-- Data in this exercise --
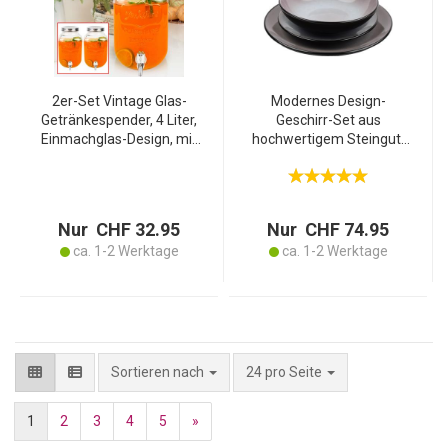
2er-Set Vintage Glas-
Modernes Design-
Getränkespender, 4 Liter,
Geschirr-Set aus
Einmachglas-Design, mit
hochwertigem Steingut,
Zapfhahn & Deckel,
18-teilig, in stilvollem
perfekter
Taupe/Schwarz, robust,
Getränkespender für
spülmaschinen- &
stilvolles Servieren
mikrowellengeeignet
Nur CHF 32.95
Nur CHF 74.95
ca. 1-2 Werktage
ca. 1-2 Werktage
pro Seite
Sortieren nach
24 pro Seite
1
2
3
4
5
»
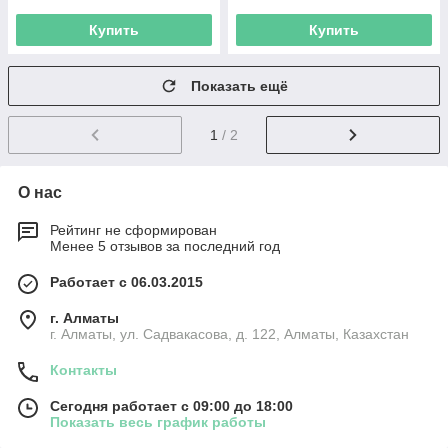
Купить
Купить
Показать ещё
1
/ 2
О нас
Рейтинг не сформирован
Менее 5 отзывов за последний год
Работает с 06.03.2015
г. Алматы
г. Алматы, ул. Садвакасова, д. 122, Алматы, Казахстан
Контакты
Сегодня работает с 09:00 до 18:00
Показать весь график работы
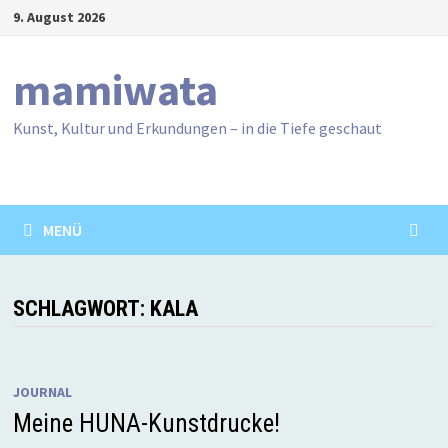
Zum
9. August 2026
Inhalt
springen
mamiwata
Kunst, Kultur und Erkundungen – in die Tiefe geschaut
MENÜ
SCHLAGWORT:
KALA
JOURNAL
Meine HUNA-Kunstdrucke!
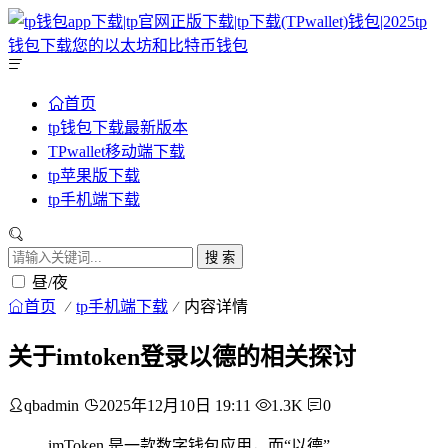
首页
tp钱包下载最新版本
TPwallet移动端下载
tp苹果版下载
tp手机端下载
搜 索
昼/夜
首页
tp手机端下载
内容详情
关于imtoken登录以德的相关探讨
qbadmin
2025年12月10日 19:11
1.3K
0
imToken 是一款数字钱包应用，而“以德”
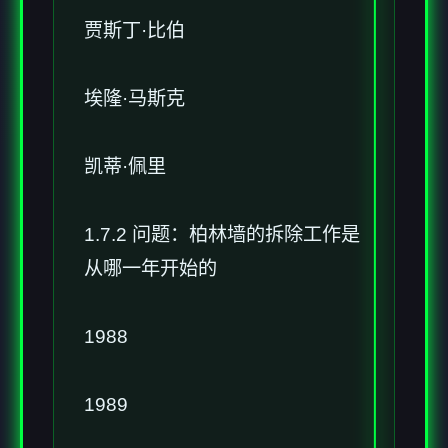
贾斯丁·比伯
埃隆·马斯克
凯蒂·佩里
1.7.2 问题：柏林墙的拆除工作是
从哪一年开始的
1988
1989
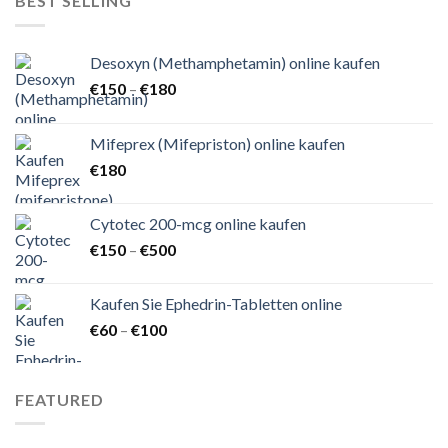
BEST SELLING
Desoxyn (Methamphetamin) online kaufen
Preisspanne:
€
150
–
€
180
€150
bis
Mifeprex (Mifepriston) online kaufen
€180
€
180
Cytotec 200-mcg online kaufen
Preisspanne:
€
150
–
€
500
€150
bis
Kaufen Sie Ephedrin-Tabletten online
€500
Preisspanne:
€
60
–
€
100
€60
bis
€100
FEATURED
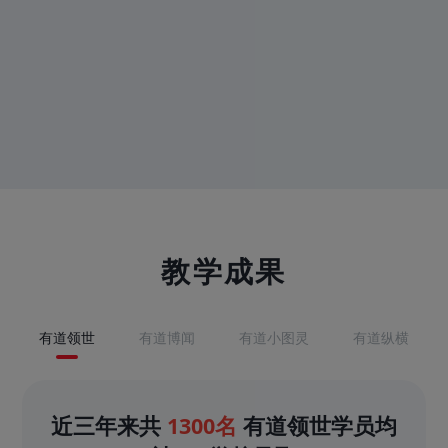
教学成果
有道领世
有道博闻
有道小图灵
有道纵横
近三年来共
1300名
有道领世学员均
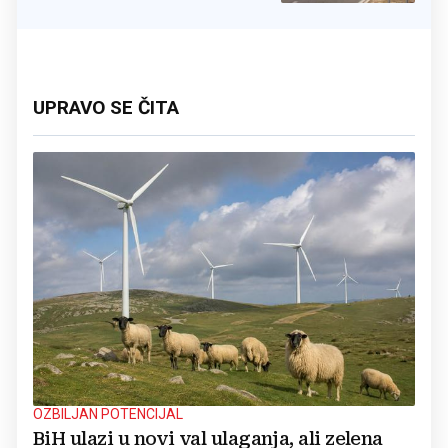
UPRAVO SE ČITA
OZBILJAN POTENCIJAL
BiH ulazi u novi val ulaganja, ali zelena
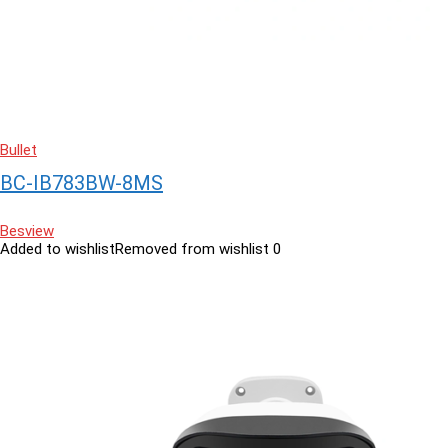
Bullet
BC-IB783BW-8MS
Besview
Added to wishlist
Removed from wishlist
0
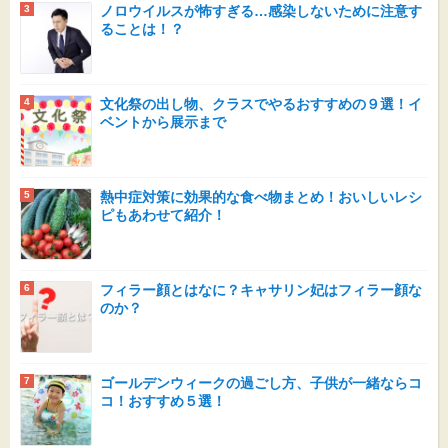
ノロウイルスが怖すぎる…感染しないために注意す
ることは！？
文化祭の出し物、クラスでやるおすすめの９選！イ
ベントから展示まで
熱中症対策に効果的な食べ物まとめ！おいしいレシ
ピもあわせて紹介！
フィラー顔とはなに？キャサリン妃はフィラー顔な
のか？
ゴールデンウィークの過ごし方、子供が一緒ならコ
コ！おすすめ５選！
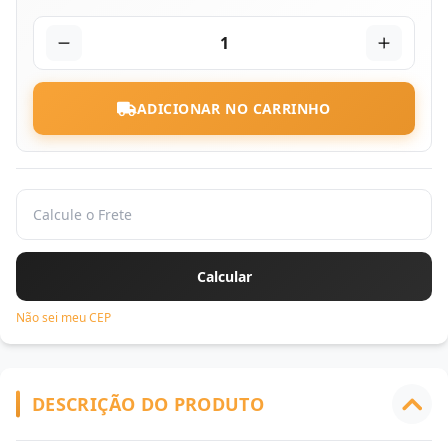
1
ADICIONAR NO CARRINHO
Não sei meu CEP
DESCRIÇÃO DO PRODUTO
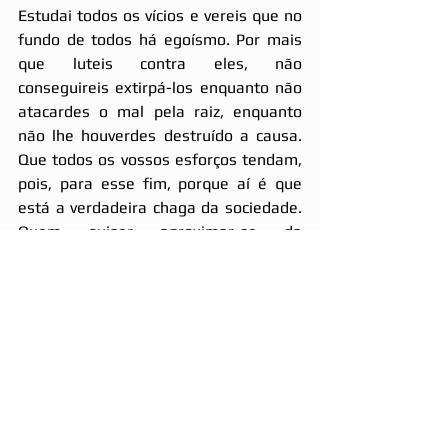
Estudai todos os vícios e vereis que no 
fundo de todos há egoísmo. Por mais 
que luteis contra eles, não 
conseguireis extirpá-los enquanto não 
atacardes o mal pela raiz, enquanto 
não lhe houverdes destruído a causa. 
Que todos os vossos esforços tendam, 
pois, para esse fim, porque aí é que 
está a verdadeira chaga da sociedade. 
Quem quiser aproximar-se da 
perfeição moral, já nesta vida, deve 
extirpar do seu coração todo 
sentimento de egoísmo, pois o 
egoísmo é incompatível com a justiça, 
o amor e a caridade; ele neutraliza 
todas as outras qualidades (KARDEC, 
2013c, p. 390).
Tais ensinamentos podem nos inspirar 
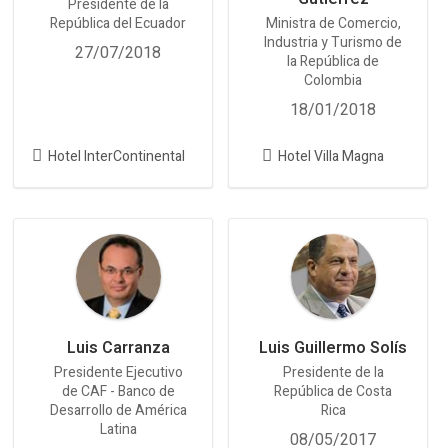
Presidente de la
República del Ecuador
Ministra de Comercio,
Industria y Turismo de
27/07/2018
la República de
Colombia
18/01/2018
Hotel InterContinental
Hotel Villa Magna
Luis Carranza
Luis Guillermo Solís
Presidente Ejecutivo
Presidente de la
de CAF - Banco de
República de Costa
Desarrollo de América
Rica
Latina
08/05/2017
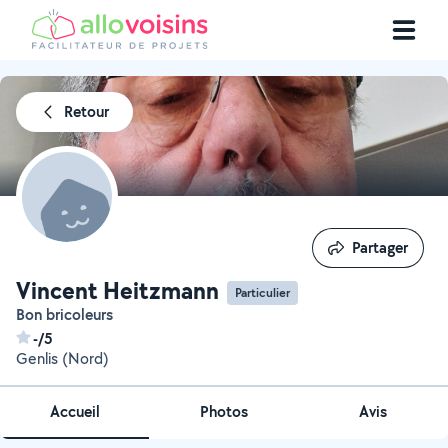
Retour
Partager
Partager
Vincent Heitzmann
Particulier
Bon bricoleurs
-/5
Genlis (Nord)
Accueil
Photos
Avis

-- Brief --
Could you write out every line above exactly as it stands, with no images?

-- Final answer --
2er-Set Vintage Glas-
Modernes Design-
Getränkespender, 4 Liter,
Geschirr-Set aus
Einmachglas-Design, mit
hochwertigem Steingut,
Zapfhahn & Deckel,
18-teilig, in stilvollem
perfekter
Taupe/Schwarz, robust,
Getränkespender für
spülmaschinen- &
stilvolles Servieren
mikrowellengeeignet
Nur CHF 32.95
Nur CHF 74.95
ca. 1-2 Werktage
ca. 1-2 Werktage
pro Seite
Sortieren nach
24 pro Seite
1
2
3
4
5
»
Купить
Купить
Показать ещё
1
/ 2
О нас
Рейтинг не сформирован
Менее 5 отзывов за последний год
Работает с 06.03.2015
г. Алматы
г. Алматы, ул. Садвакасова, д. 122, Алматы, Казахстан
Контакты
Сегодня работает с 09:00 до 18:00
Показать весь график работы
Zum
9. August 2026
Inhalt
springen
mamiwata
Kunst, Kultur und Erkundungen – in die Tiefe geschaut
MENÜ
SCHLAGWORT:
KALA
JOURNAL
Meine HUNA-Kunstdrucke!
首页
tp钱包下载最新版本
TPwallet移动端下载
tp苹果版下载
tp手机端下载
搜 索
昼/夜
首页
tp手机端下载
内容详情
关于imtoken登录以德的相关探讨
qbadmin
2025年12月10日 19:11
1.3K
0
imToken 是一款数字钱包应用，而“以德”
贾斯丁·比伯
埃隆·马斯克
凯蒂·佩里
1.7.2 问题：柏林墙的拆除工作是
从哪一年开始的
1988
1989
BEST SELLING
Desoxyn (Methamphetamin) online kaufen
Preisspanne:
€
150
–
€
180
€150
bis
Mifeprex (Mifepriston) online kaufen
€180
€
180
Cytotec 200-mcg online kaufen
Preisspanne:
€
150
–
€
500
€150
bis
Kaufen Sie Ephedrin-Tabletten online
€500
Preisspanne:
€
60
–
€
100
€60
bis
€100
FEATURED
教学成果
有道领世
有道博闻
有道小图灵
有道纵横
近三年来共
1300名
有道领世学员均
UPRAVO SE ČITA
OZBILJAN POTENCIJAL
BiH ulazi u novi val ulaganja, ali zelena
Bullet
BC-IB783BW-8MS
Besview
Added to wishlist
Removed from wishlist
0
ノロウイルスが怖すぎる…感染しないために注意す
ることは！？
文化祭の出し物、クラスでやるおすすめの９選！イ
ベントから展示まで
熱中症対策に効果的な食べ物まとめ！おいしいレシ
ピもあわせて紹介！
フィラー顔とはなに？キャサリン妃はフィラー顔な
のか？
ゴールデンウィークの過ごし方、子供が一緒ならコ
コ！おすすめ５選！
1
ADICIONAR NO CARRINHO
Não sei meu CEP
DESCRIÇÃO DO PRODUTO
Estudai todos os vícios e vereis que no 
fundo de todos há egoísmo. Por mais 
que luteis contra eles, não 
conseguireis extirpá-los enquanto não 
atacardes o mal pela raiz, enquanto 
não lhe houverdes destruído a causa. 
Que todos os vossos esforços tendam, 
pois, para esse fim, porque aí é que 
está a verdadeira chaga da sociedade. 
Quem quiser aproximar-se da 
perfeição moral, já nesta vida, deve 
extirpar do seu coração todo 
sentimento de egoísmo, pois o 
egoísmo é incompatível com a justiça, 
o amor e a caridade; ele neutraliza 
todas as outras qualidades (KARDEC, 
2013c, p. 390).
Tais ensinamentos podem nos inspirar 
Presidente de la
República del Ecuador
Ministra de Comercio,
Industria y Turismo de
27/07/2018
la República de
Colombia
18/01/2018
Hotel InterContinental
Hotel Villa Magna
Luis Carranza
Luis Guillermo Solís
Presidente Ejecutivo
Presidente de la
de CAF - Banco de
República de Costa
Desarrollo de América
Rica
Latina
08/05/2017
Retour
Partager
Partager
Vincent Heitzmann
Particulier
Bon bricoleurs
-/5
Genlis (Nord)
Accueil
Photos
Avis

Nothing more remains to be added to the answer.